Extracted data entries
· · · · · · ·

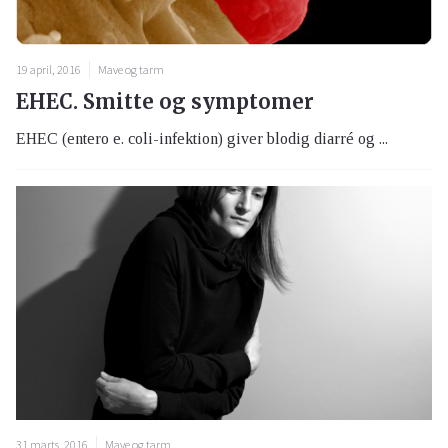
19 april, 2016
Mave og tarm
EHEC. Smitte og symptomer
EHEC (entero e. coli-infektion) giver blodig diarré og ...
31 marts, 2016
Mave og tarm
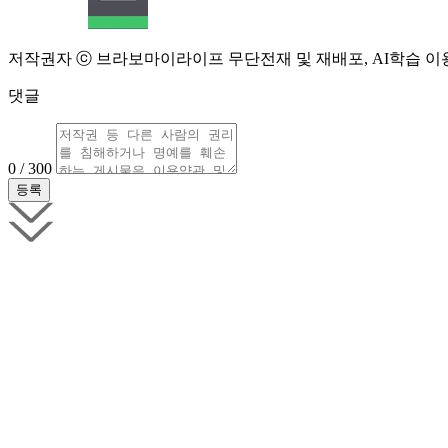
저작권자 ⓒ 브라보마이라이프 무단전재 및 재배포, AI학습 이
댓글
0 / 300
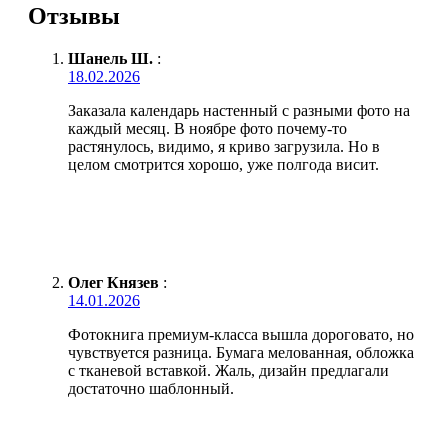
Отзывы
Шанель Ш.
:
18.02.2026
Заказала календарь настенный с разными фото на
каждый месяц. В ноябре фото почему-то
растянулось, видимо, я криво загрузила. Но в
целом смотрится хорошо, уже полгода висит.
Олег Князев
:
14.01.2026
Фотокнига премиум-класса вышла дороговато, но
чувствуется разница. Бумага мелованная, обложка
с тканевой вставкой. Жаль, дизайн предлагали
достаточно шаблонный.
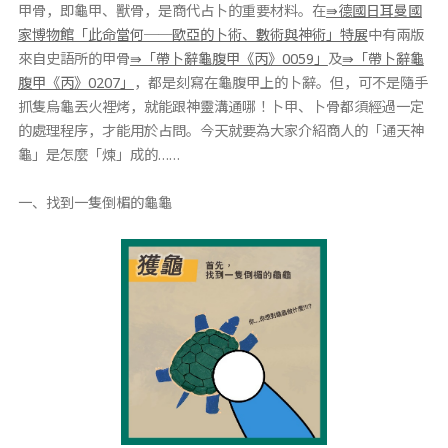
甲骨，即龜甲、獸骨，是商代占卜的重要材料。在
⇛德國日耳曼國
家博物館「此命當何──歐亞的卜術、數術與神術」特展
中有兩版
來自史語所的甲骨
⇛「帶卜辭龜腹甲《丙》0059」
及
⇛「帶卜辭龜
腹甲《丙》0207」
，都是刻寫在龜腹甲上的卜辭。但，可不是隨手
抓隻烏龜丟火裡烤，就能跟神靈溝通哪！卜甲、卜骨都須經過一定
的處理程序，才能用於占問。今天就要為大家介紹商人的「通天神
龜」是怎麼「煉」成的……
一、找到一隻倒楣的龜龜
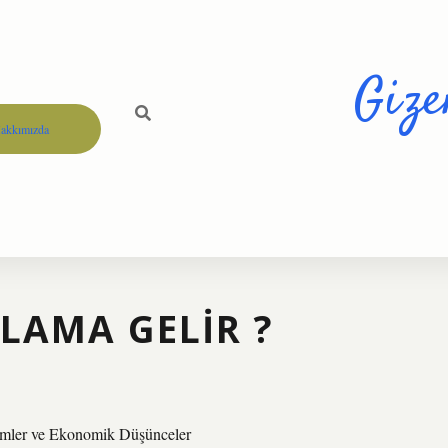
Gize
akkımızda
NLAMA GELIR ?
çimler ve Ekonomik Düşünceler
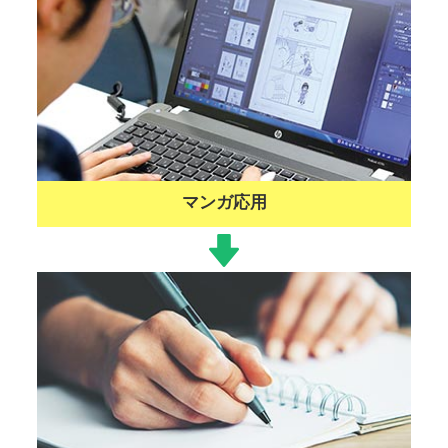
マンガ応用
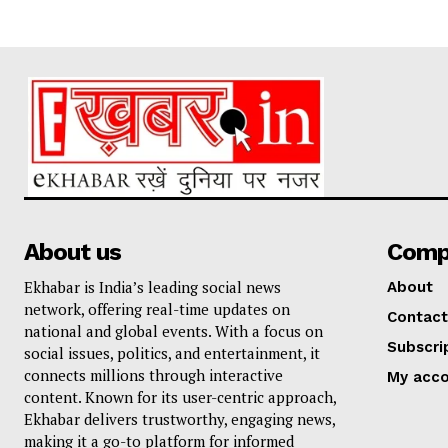
About us
Comp
Ekhabar is India’s leading social news
About
network, offering real-time updates on
Contact
national and global events. With a focus on
Subscri
social issues, politics, and entertainment, it
connects millions through interactive
My acc
content. Known for its user-centric approach,
Ekhabar delivers trustworthy, engaging news,
making it a go-to platform for informed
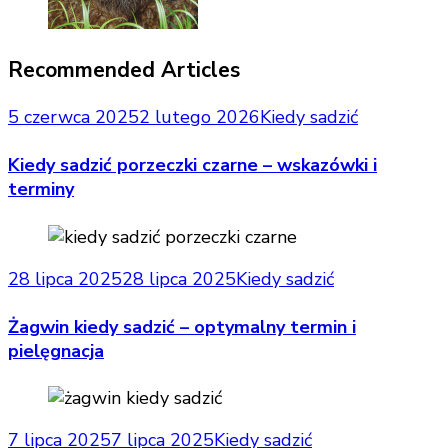
Recommended Articles
5 czerwca 2025
2 lutego 2026
Kiedy sadzić
Kiedy sadzić porzeczki czarne – wskazówki i
terminy
28 lipca 2025
28 lipca 2025
Kiedy sadzić
Żagwin kiedy sadzić – optymalny termin i
pielęgnacja
7 lipca 2025
7 lipca 2025
Kiedy sadzić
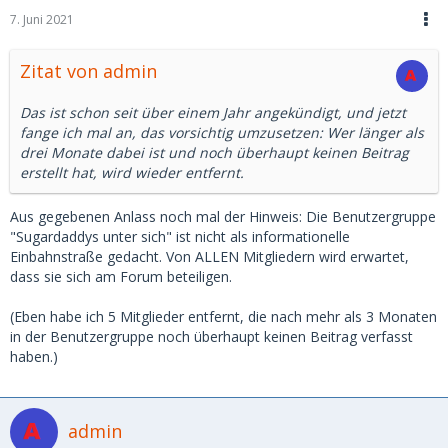
7. Juni 2021
Zitat von admin
Das ist schon seit über einem Jahr angekündigt, und jetzt
fange ich mal an, das vorsichtig umzusetzen: Wer länger als
drei Monate dabei ist und noch überhaupt keinen Beitrag
erstellt hat, wird wieder entfernt.
Aus gegebenen Anlass noch mal der Hinweis: Die Benutzergruppe
"Sugardaddys unter sich" ist nicht als informationelle
Einbahnstraße gedacht. Von ALLEN Mitgliedern wird erwartet,
dass sie sich am Forum beteiligen.
(Eben habe ich 5 Mitglieder entfernt, die nach mehr als 3 Monaten
in der Benutzergruppe noch überhaupt keinen Beitrag verfasst
haben.)
admin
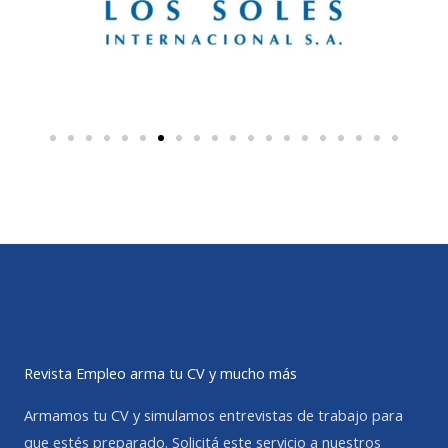
Revista Empleo arma tu CV y mucho más
Armamos tu CV y simulamos entrevistas de trabajo para
que estés preparado. Solicitá este servicio a nuestros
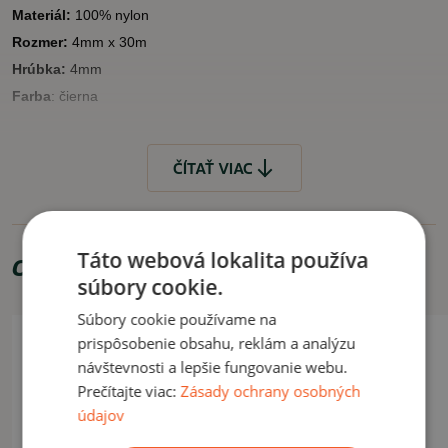
Materiál:
100%
nylon
Rozmer:
4mm x 30m
Hrúbka:
4mm
Farba
: čierna
VYUŽITIE
ČÍTAŤ VIAC
Hobby, chalupa, kemping. Nie je určený na horolezectvo.
ČÍTAŤ MENEJ
Táto webová lokalita používa
Odporúčame zakúpiť
súbory cookie.
Súbory cookie používame na
prispôsobenie obsahu, reklám a analýzu
návštevnosti a lepšie fungovanie webu.
Prečítajte viac:
Zásady ochrany osobných
údajov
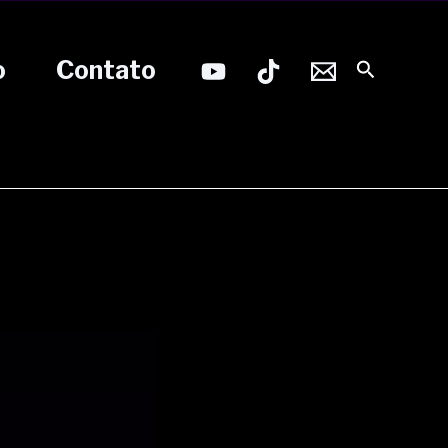
o
Contato
Pesquisa
s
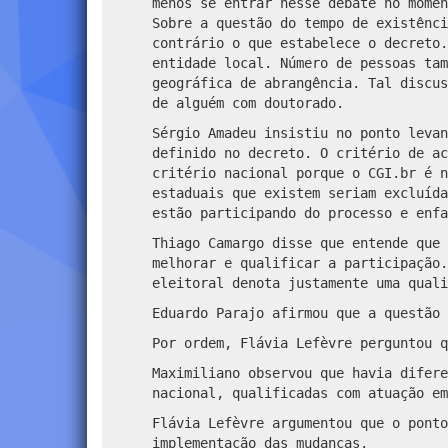
menos se entrar nesse debate no momen
Sobre a questão do tempo de existênci
contrário o que estabelece o decreto.
entidade local. Número de pessoas tam
geográfica de abrangência. Tal discus
de alguém com doutorado.
Sérgio Amadeu insistiu no ponto levan
definido no decreto. O critério de ac
critério nacional porque o CGI.br é n
estaduais que existem seriam excluída
estão participando do processo e enf
Thiago Camargo disse que entende que 
melhorar e qualificar a participação.
eleitoral denota justamente uma quali
Eduardo Parajo afirmou que a questão
Por ordem, Flávia Lefèvre perguntou q
Maximiliano observou que havia difere
nacional, qualificadas com atuação em
Flávia Lefèvre argumentou que o ponto
implementação das mudanças.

· · · · · · ·

With the first line being the one containing "7. Juni 2021" and the last line the one containing "Aus gegebenen Anlass", transcribe exactly the lines above that fall in that range.

> _Task result_
7. Juni 2021
Zitat von admin
Das ist schon seit über einem Jahr angekündigt, und jetzt
fange ich mal an, das vorsichtig umzusetzen: Wer länger als
drei Monate dabei ist und noch überhaupt keinen Beitrag
erstellt hat, wird wieder entfernt.
Aus gegebenen Anlass noch mal der Hinweis: Die Benutzergruppe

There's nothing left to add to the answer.